** Information supplied follows **

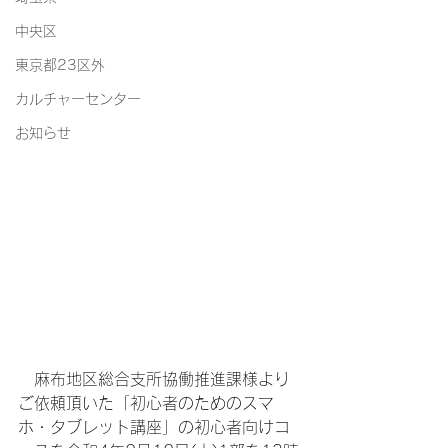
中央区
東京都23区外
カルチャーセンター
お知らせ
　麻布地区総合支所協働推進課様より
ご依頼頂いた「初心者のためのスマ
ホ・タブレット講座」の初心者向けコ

** End of Information supplied **
** Information supplied follows **

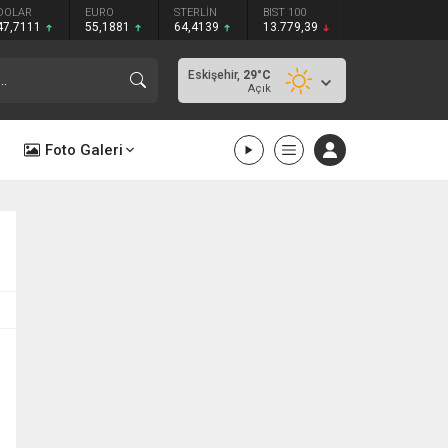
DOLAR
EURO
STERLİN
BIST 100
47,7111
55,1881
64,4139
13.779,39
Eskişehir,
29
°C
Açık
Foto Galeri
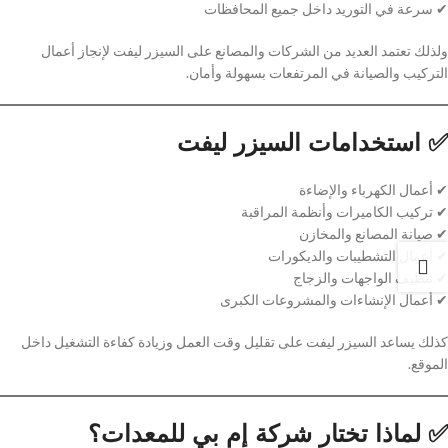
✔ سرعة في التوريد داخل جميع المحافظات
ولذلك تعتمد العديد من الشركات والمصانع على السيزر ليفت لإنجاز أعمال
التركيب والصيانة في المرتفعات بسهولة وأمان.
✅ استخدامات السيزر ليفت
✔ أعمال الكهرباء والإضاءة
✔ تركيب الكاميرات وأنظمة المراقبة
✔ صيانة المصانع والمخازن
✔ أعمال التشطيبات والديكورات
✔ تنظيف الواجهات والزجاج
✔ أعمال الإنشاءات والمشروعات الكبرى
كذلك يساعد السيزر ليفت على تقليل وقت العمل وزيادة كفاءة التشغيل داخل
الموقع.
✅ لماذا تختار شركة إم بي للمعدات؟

** End of Information supplied **

_How to complete this task_
Whenever a line in the records contains the word "داخل", copy that line.

_Output for this task_
✔ سرعة في التوريد داخل جميع المحافظات
كذلك يساعد السيزر ليفت على تقليل وقت العمل وزيادة كفاءة التشغيل داخل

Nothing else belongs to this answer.